Extracted page text data:
....
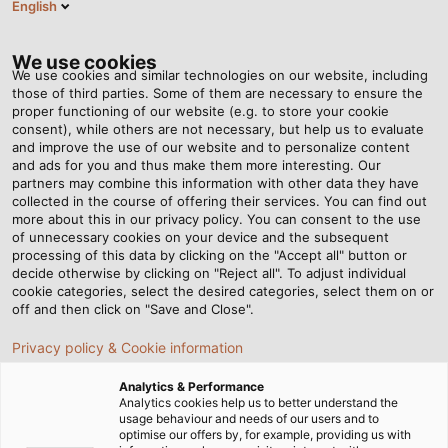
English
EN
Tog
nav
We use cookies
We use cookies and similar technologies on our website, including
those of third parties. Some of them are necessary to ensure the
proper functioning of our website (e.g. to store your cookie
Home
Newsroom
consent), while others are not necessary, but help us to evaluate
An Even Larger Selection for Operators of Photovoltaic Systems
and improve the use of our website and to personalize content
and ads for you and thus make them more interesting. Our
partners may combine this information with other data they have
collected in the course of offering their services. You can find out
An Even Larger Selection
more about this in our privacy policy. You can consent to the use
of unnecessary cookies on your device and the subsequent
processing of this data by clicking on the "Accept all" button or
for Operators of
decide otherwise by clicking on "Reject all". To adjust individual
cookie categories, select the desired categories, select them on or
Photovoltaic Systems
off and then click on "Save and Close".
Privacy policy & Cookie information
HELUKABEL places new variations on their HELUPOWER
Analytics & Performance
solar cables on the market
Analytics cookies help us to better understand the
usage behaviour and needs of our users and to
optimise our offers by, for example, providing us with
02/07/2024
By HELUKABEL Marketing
....
§ BRIEF:
The result should be a precise copy of all the entries, free of pictures.

§ ANSWER FOR THIS EXERCISE:
English
EN
Tog
nav
We use cookies
We use cookies and similar technologies on our website, including
those of third parties. Some of them are necessary to ensure the
proper functioning of our website (e.g. to store your cookie
Home
Newsroom
consent), while others are not necessary, but help us to evaluate
An Even Larger Selection for Operators of Photovoltaic Systems
and improve the use of our website and to personalize content
and ads for you and thus make them more interesting. Our
partners may combine this information with other data they have
collected in the course of offering their services. You can find out
An Even Larger Selection
more about this in our privacy policy. You can consent to the use
of unnecessary cookies on your device and the subsequent
processing of this data by clicking on the "Accept all" button or
for Operators of
decide otherwise by clicking on "Reject all". To adjust individual
cookie categories, select the desired categories, select them on or
Photovoltaic Systems
off and then click on "Save and Close".
Privacy policy & Cookie information
HELUKABEL places new variations on their HELUPOWER
Analytics & Performance
solar cables on the market
Analytics cookies help us to better understand the
usage behaviour and needs of our users and to
optimise our offers by, for example, providing us with
02/07/2024
By HELUKABEL Marketing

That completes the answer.